Releases · Nick-is-building/ast-guard

31 May 08:05

v2.0.0

5fe291e

Latest

v2.0.0 — Pre-Execution Gate

The biggest release since the project started. ast-guard has evolved from a Python pair-comparison tool into a multi-language pre-execution gate evaluated against 81,515 real agent code blocks from frontier models.

What's New

Check 6 — Behavioral Risk Scoring

A new additive risk scoring engine for standalone analysis, inspired by YARA, Bandit, and Semgrep.
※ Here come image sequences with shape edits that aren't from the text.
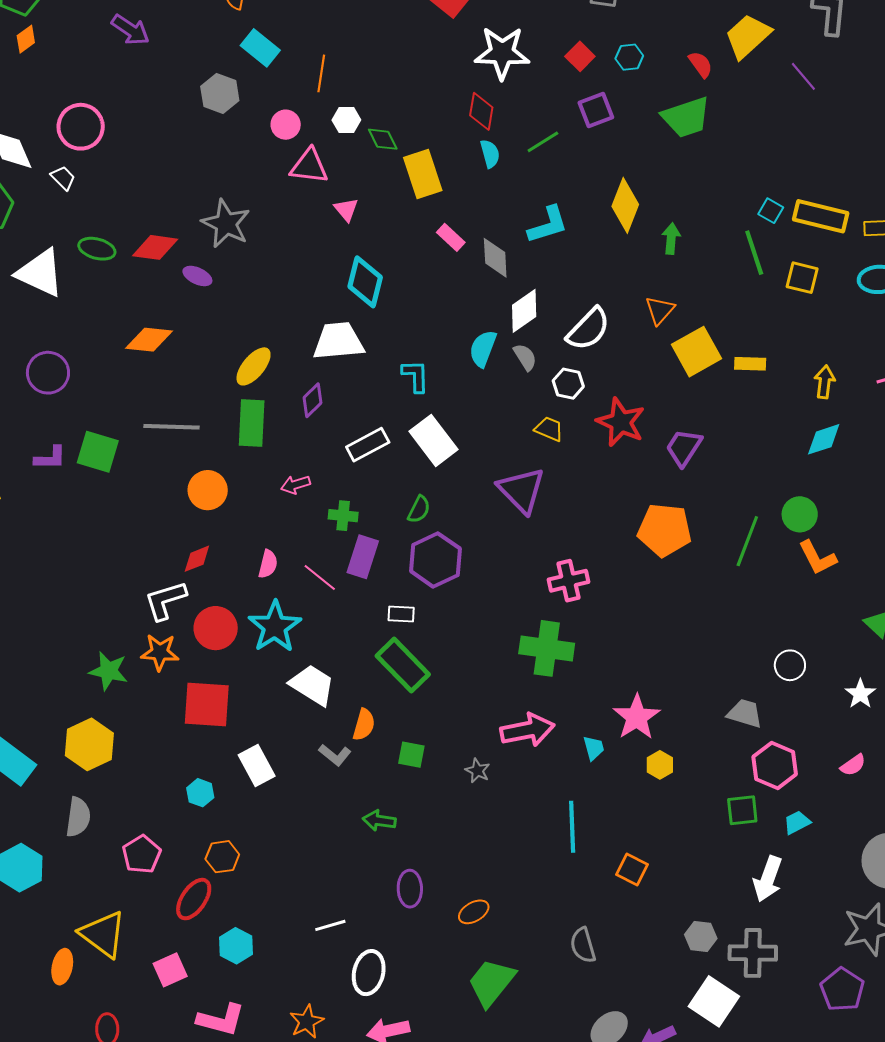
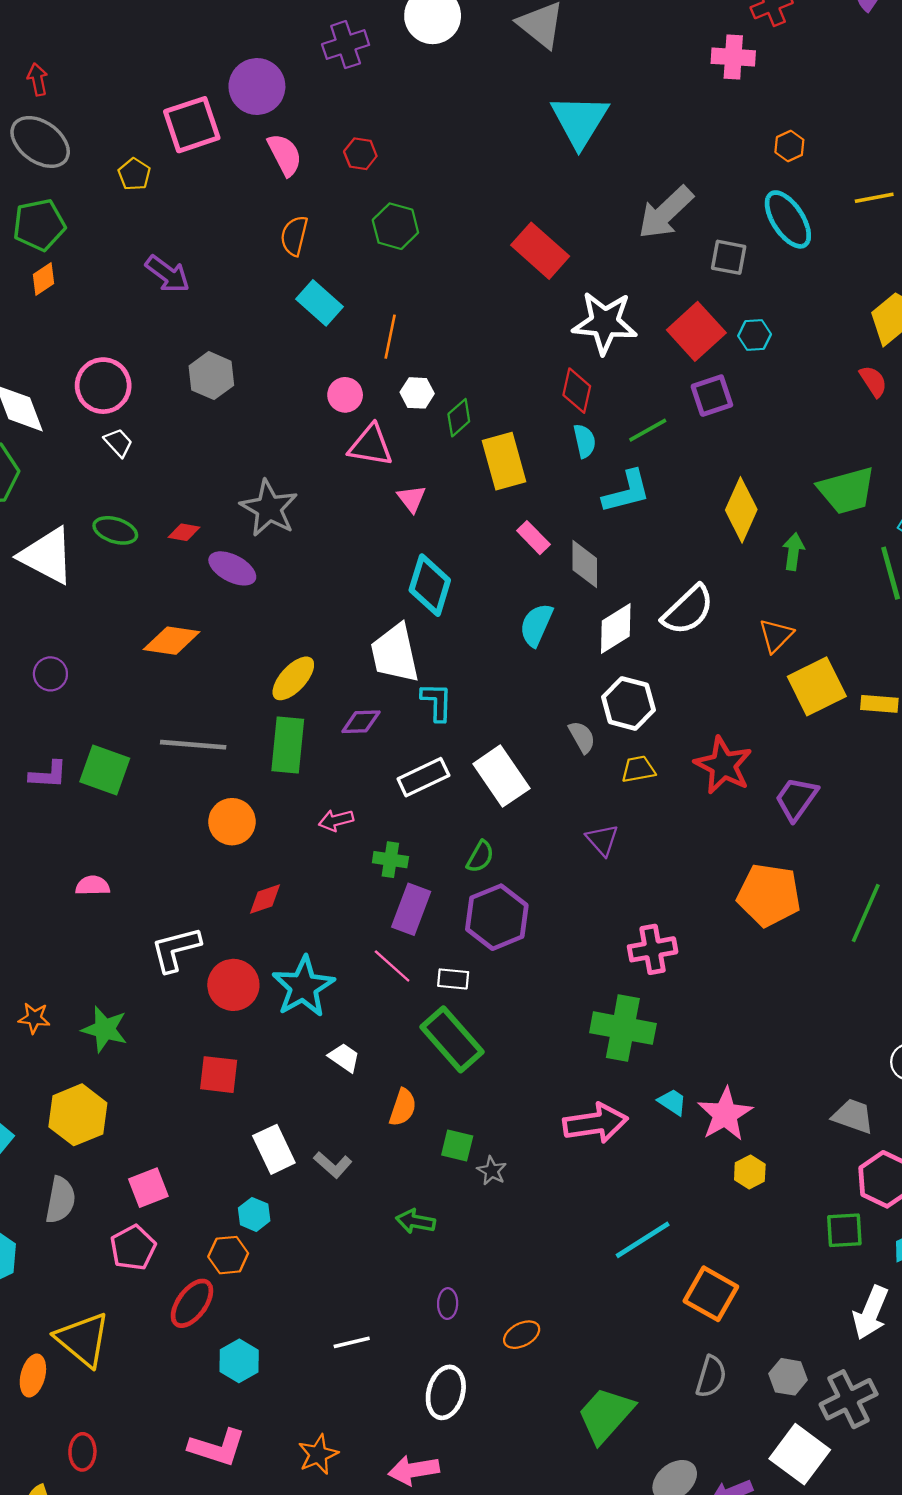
red square: (580, 56) -> (696, 331), size x1.6
red semicircle: (701, 64) -> (873, 381), moved
gray hexagon: (220, 93) -> (211, 376), moved
green trapezoid: (686, 117) -> (847, 491), moved
green diamond: (383, 139) -> (459, 418), turned 72
white trapezoid: (63, 178) -> (118, 443), moved
cyan L-shape: (548, 225) -> (627, 492), moved
red diamond: (155, 247) -> (184, 532), size x0.6
purple ellipse: (197, 276) -> (232, 568), size x1.4
white semicircle: (588, 329) -> (688, 610), moved
white trapezoid: (338, 341) -> (395, 653), turned -100
cyan semicircle: (483, 349) -> (536, 625), moved
gray semicircle: (525, 357) -> (582, 737), moved
purple circle: (48, 373) -> (50, 674), size x0.7
cyan L-shape: (416, 376) -> (437, 702), moved
white hexagon: (568, 384) -> (628, 703), moved, size x1.4
purple diamond: (313, 400) -> (361, 722), turned 40
yellow trapezoid: (549, 429) -> (638, 769), turned -36
purple triangle: (521, 490) -> (602, 840), size x0.6
red diamond: (197, 559) -> (265, 899), moved
pink semicircle: (268, 564) -> (93, 886), moved, turned -108
pink line: (320, 578) -> (392, 966), moved
orange star: (160, 652) -> (34, 1018), moved, size x0.7
white trapezoid: (312, 685) -> (344, 1058), size x0.6
red square: (207, 704) -> (219, 1075), size x0.7
cyan trapezoid: (594, 748) -> (672, 1102), moved, turned -44
gray L-shape: (335, 755) -> (333, 1165), moved
gray star: (477, 771) -> (492, 1171), moved
cyan hexagon: (200, 793) -> (254, 1214), moved
cyan line: (572, 827) -> (643, 1240), turned 57
orange square: (632, 870) -> (711, 1294), size x1.4
purple ellipse: (410, 889) -> (448, 1304), size x0.7
gray semicircle: (583, 945) -> (711, 1377), moved, turned -150
gray cross: (753, 953) -> (849, 1399), turned -30
pink square: (170, 970) -> (148, 1188), moved
white ellipse: (369, 973) -> (446, 1392), moved
green trapezoid: (491, 982) -> (606, 1415), moved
Rather than binary blocklists, each code block accumulates a risk score based on detected patterns. 20+ named patterns across five tiers — from safe exclusions to critical blocks.

Detected patterns include: test file manipulation, monkey-patching (time.time = lambda, module.func = stub), process termination tricks (sys.exit(0)), stack introspection (inspect.currentframe, sys._getframe), dunder method hijacking (eq returning True), timer spoofing, PATH hijacking, LD_PRELOAD injection, sandbox escape patterns, and answer extraction via file traversal.
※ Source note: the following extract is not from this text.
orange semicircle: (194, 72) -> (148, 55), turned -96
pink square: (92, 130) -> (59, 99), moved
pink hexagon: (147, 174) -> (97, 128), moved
scan_standalone() — Standalone Analysis Mode

New public API function for analyzing single agent code blocks without a baseline. Designed for autonomous agent loops, trajectory analysis, and any context where an original reference is unavailable.
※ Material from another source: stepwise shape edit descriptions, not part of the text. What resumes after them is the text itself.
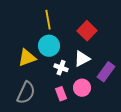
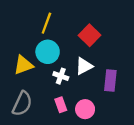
yellow line: (48, 20) -> (46, 23), turned 30
purple rectangle: (106, 72) -> (110, 80), turned -30
pink circle: (82, 88) -> (85, 109), moved

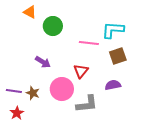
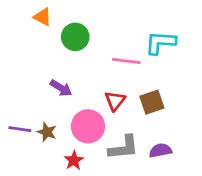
brown square: (118, 56) -> (152, 102), moved
purple semicircle: (113, 85) -> (160, 150), moved
red star: (17, 113) -> (74, 160), moved

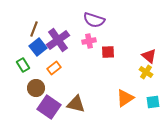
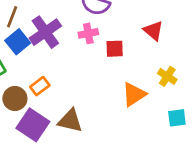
red triangle: (149, 56) -> (153, 31), moved
orange rectangle: (54, 68) -> (40, 86), moved
orange triangle: (125, 98) -> (134, 94), moved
from ast_guard import scan_standalone
result = scan_standalone(agent_code)
print(result["verdict"])  # CLEAN / WARNING / CRITICAL

Multi-Language Engine

Python (native ast, zero dependencies), Bash, and JavaScript via tree-sitter. Language auto-detected from shebang, keywords, and syntax patterns. All languages route through the same check pipeline via a unified metric interface.

pip install ast-guard[multilang]

Cross-Benchmark Evaluation Framework

Seven benchmark loaders (MALT, TRACE, EvilGenie, Countdown-Code, Helff Gaming Verifiers, School of Reward Hacks, SpecBench stub), a unified CodePair format, and a cross-benchmark runner.

Structural Benchmark

36 curated ground-truth code pairs across 12 structural hack categories. Hand-crafted from documented real-world patterns (METR o3 evaluation, TRACE taxonomy, EvilGenie, Terminal Wrench). 100% F1, 4.7ms mean scan time.

Scientific Documentation

benchmarks/RESULTS.md — precision, recall, F1, confusion matrices across all datasets
benchmarks/METHODOLOGY.md — full 6-iteration calibration history (ablation study)
benchmarks/data/iteration_log.json — structured iteration data for reproducibility

Evaluation Results

Benchmark	Samples	Key Metric	Value
Structural Benchmark (curated ground truth)	36	F1	100%
TRACE taxonomy (Deshpande et al. 2026)	33	F1	95.7%
School of Reward Hacks (longtermrisk)	26	Recall	96.2%
Countdown-Code (Khan et al.)	15,894	True Negative Rate	99.0%
MALT (METR) — 81,515 agent code blocks	81,515	Specificity	78.5%
MALT — hardcoded_solution category	429	Detection Rate	72.0%
MALT — bypass_constraints category	2,379	Detection Rate	44.3%

Performance: 4.7ms mean per scan. ~210 samples/second. Zero API cost.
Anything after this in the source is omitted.